17 May 2006

just how stupid do they think i am?

my students must think i am an idiot. sadly for them, i'm not. chinese students cheat a lot, and we have our midterm exams this week. it is basically a very easy quiz. for the past three weeks we have worked on a set of vocabulary words to describe emotions. there are only 36 words!! and we have worked on them in class for three weeks!! and they still think they need to cheat!! ugh.

the student's grades are based largely on attendance and participation. we also give a midterm exam and a final. last semester i gave a lot more quizzes, but it was so frustrating i decided to give less this semester. the students still don't take them seriously, although it is pretty clear that failing either the midterm or final would bode very poorly for passing the class. i still have had less then half the students in each class show up for the midterm.

yesterday i gave the quiz three times and failed 14 kids for cheating. one kid had the answers taped to his arm. others used cheat sheets, or tried to trade papers with their friends, text each other the answers with their cell phones, or talk. i wrote 8 different quizzes this time for all the classes i have. in the afternoon, i got a kid who didn't even take the quiz, he just turned in the answers to the version of the quiz i had given that morning. i had another kid, who i hadn't managed to catch cheating during the test, accidentally turn in his cheat sheet with his test! zero.

the students in the class i had earlier today aren't close. in a lot of the classes, the students are great friends and sit close together. in this class, they spread out. they never sit in the front two rows. today i get to class and the 15 out of 40 that have showed up are crammed, side by side, in the first three rows. when it came time for the quiz, i told them to bring everything to the front of the room. this is my standard rule. no paper. no notebooks. no cellphones. no glasses cases. nothing. they all sat in the first three rows and would not relinquish single sheets of paper. i told them to spread out, and i would give them paper. still no one moved. ah ha. i looked under their papers and they all had the answers written on the desks. bad kids! i finally get them spread out, and i think i have all of their stuff at the front. still, before i start the quiz, i did one more check. i caught 3 more cheat sheets under test papers before the quiz, and another during the quiz. in my class, if you cheat, you get a 0. the kids know this, i am very clear on this point. and yet, the don't learn. there are a number of kids who have, by midterm, assured they have no way to pass the class.

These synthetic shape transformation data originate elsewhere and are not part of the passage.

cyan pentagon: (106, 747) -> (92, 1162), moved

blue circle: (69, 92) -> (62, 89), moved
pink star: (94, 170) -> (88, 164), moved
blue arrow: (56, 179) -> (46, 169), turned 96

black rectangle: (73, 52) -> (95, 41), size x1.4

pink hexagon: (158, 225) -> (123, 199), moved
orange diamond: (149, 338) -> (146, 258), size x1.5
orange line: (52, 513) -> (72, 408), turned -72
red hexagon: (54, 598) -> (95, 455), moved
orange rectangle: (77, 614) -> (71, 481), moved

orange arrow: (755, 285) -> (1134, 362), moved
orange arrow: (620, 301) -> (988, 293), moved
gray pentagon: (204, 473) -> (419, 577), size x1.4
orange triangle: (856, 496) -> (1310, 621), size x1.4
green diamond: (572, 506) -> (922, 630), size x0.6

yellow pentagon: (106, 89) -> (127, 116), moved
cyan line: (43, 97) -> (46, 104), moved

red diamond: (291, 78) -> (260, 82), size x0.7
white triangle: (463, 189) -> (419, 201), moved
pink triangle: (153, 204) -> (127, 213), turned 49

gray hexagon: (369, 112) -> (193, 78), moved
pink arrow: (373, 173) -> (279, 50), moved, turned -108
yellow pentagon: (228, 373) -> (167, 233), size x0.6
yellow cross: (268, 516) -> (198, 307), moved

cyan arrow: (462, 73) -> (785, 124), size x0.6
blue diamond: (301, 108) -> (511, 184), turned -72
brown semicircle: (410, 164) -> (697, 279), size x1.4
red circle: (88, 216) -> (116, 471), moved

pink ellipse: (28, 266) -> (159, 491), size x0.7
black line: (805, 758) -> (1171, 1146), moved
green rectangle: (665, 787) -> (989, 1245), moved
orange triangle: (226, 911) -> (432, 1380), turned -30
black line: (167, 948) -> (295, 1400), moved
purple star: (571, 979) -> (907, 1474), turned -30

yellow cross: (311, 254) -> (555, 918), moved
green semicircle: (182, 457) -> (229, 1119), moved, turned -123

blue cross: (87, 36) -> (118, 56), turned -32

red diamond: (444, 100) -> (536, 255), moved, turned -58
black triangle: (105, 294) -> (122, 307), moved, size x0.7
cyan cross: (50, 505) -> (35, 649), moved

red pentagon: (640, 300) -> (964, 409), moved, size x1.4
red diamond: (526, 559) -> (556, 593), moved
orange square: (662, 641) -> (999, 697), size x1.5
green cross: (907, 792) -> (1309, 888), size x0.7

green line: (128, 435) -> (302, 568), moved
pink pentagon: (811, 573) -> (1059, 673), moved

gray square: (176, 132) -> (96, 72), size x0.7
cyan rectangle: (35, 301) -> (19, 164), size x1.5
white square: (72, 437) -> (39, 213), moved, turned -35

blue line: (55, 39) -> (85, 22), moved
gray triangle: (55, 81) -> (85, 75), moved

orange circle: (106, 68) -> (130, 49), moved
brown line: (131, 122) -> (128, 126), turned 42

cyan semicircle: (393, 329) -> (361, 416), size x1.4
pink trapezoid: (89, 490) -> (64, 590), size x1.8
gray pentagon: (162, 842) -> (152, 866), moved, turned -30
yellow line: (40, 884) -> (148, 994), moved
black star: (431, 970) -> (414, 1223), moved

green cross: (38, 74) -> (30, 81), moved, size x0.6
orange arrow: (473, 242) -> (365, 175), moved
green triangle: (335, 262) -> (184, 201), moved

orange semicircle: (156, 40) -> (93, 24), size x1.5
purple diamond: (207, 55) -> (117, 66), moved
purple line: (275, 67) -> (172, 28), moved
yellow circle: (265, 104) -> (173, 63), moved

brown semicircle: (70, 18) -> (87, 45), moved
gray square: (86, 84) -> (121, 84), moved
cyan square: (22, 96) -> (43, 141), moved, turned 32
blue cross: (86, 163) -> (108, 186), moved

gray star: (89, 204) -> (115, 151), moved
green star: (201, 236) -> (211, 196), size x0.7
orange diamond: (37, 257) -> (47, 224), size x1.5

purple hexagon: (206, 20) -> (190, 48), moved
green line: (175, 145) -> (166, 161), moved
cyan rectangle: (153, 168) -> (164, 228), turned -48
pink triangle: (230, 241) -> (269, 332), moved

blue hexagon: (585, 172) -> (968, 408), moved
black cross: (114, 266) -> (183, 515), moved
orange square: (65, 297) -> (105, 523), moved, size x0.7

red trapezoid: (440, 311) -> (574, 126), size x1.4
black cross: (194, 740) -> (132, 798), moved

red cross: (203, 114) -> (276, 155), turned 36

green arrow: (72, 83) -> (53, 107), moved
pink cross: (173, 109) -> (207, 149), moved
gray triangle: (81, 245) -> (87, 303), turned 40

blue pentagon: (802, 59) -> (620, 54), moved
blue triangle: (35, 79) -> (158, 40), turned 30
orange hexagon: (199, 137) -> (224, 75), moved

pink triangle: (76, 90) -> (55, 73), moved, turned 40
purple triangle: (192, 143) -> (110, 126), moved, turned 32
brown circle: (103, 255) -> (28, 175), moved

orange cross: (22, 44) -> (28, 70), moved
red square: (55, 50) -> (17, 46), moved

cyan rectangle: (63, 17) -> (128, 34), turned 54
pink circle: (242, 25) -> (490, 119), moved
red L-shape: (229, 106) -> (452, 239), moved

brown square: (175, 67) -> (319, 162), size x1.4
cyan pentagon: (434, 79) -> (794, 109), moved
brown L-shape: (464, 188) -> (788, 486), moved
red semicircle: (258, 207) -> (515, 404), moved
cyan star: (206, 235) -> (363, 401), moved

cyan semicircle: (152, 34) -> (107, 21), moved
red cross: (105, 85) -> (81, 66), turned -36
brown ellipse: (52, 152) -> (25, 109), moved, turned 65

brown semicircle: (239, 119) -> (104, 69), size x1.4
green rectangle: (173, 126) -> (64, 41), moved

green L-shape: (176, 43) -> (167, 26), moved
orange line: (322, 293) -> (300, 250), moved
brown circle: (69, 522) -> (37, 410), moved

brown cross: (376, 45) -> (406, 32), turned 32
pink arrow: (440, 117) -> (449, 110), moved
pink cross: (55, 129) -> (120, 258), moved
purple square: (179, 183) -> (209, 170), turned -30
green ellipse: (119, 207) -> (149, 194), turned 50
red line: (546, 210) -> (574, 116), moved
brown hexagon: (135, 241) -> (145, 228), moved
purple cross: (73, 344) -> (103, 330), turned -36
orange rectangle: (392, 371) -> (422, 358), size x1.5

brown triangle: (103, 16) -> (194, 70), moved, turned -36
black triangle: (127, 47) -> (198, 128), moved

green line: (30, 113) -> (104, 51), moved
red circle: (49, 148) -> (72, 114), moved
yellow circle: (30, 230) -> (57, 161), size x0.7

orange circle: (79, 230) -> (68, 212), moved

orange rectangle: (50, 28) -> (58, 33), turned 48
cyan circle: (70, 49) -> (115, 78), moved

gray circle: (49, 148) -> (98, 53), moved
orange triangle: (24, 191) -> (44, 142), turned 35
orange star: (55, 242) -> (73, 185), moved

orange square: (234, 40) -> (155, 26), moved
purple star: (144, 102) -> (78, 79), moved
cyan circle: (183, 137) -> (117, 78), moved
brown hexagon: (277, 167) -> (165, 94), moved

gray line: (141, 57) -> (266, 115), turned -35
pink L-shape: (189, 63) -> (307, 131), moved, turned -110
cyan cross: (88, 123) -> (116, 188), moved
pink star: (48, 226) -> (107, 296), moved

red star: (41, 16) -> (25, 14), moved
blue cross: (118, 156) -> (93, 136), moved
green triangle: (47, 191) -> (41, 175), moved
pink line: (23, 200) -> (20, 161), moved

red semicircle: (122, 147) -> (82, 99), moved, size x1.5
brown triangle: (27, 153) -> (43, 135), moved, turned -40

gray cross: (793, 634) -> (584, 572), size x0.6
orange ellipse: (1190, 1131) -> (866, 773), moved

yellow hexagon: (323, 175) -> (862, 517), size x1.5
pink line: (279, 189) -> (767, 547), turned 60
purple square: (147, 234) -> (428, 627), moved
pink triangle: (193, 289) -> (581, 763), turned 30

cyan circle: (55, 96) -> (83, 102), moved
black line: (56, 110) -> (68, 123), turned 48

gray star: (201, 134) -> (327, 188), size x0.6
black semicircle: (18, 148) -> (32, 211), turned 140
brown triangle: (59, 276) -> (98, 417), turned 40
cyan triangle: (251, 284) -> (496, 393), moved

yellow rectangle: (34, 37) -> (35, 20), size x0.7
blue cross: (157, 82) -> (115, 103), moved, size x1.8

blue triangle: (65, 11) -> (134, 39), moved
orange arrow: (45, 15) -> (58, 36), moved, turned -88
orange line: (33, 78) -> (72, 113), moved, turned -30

on the bright side, duff and i have made some spunky new friends. yesterday, as i was walking home from my last class, i was charged by three little girls from 9 to 11. they accompanied me all the way home and we practiced their english and my chinese. we sang 'xiao yan zi'...a song amy taught me about at swallow. it was so much fun to be skipping along with three little girls singing chinese children's songs. they are sharp kids and quick learners, and by the time we got to my apartment had mastered a number of new vocabulary words.

this afternoon, duff and i saw them again in our school's dirty alley (a food street with small restaurants and vendors and a lot of trash). they ran up again, and asked me my name. i told them and then i realized they didn't recognize me. they were saying, "you aren't kate." my hair was tied back. i took it down. instant recognition. we talked to them for 15 minutes, and in the process, halted activity on the street. everybody stopped and watched these three brave little girls talking to the foreigners. linda, sue, and mary are the little girl's english names. yesterday, mary's name was yuki.

no chinese lesson for us tonight. amy is putting in long hours at her office. she was at work until 3 a.m. last night, and plans to do the same thing tonight. i haven't any idea what she is preparing for.